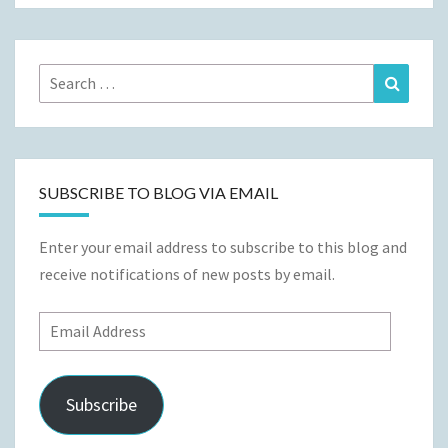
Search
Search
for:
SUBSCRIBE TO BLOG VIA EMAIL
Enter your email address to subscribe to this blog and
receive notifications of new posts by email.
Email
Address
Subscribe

- [THE PROBLEM]:
In the listing above, find the line containing "Enter your email", then reproduce it and each line after it through the end, exactly and with nothing added.

- [FINISHED TASK]:
Enter your email address to subscribe to this blog and
receive notifications of new posts by email.
Email
Address
Subscribe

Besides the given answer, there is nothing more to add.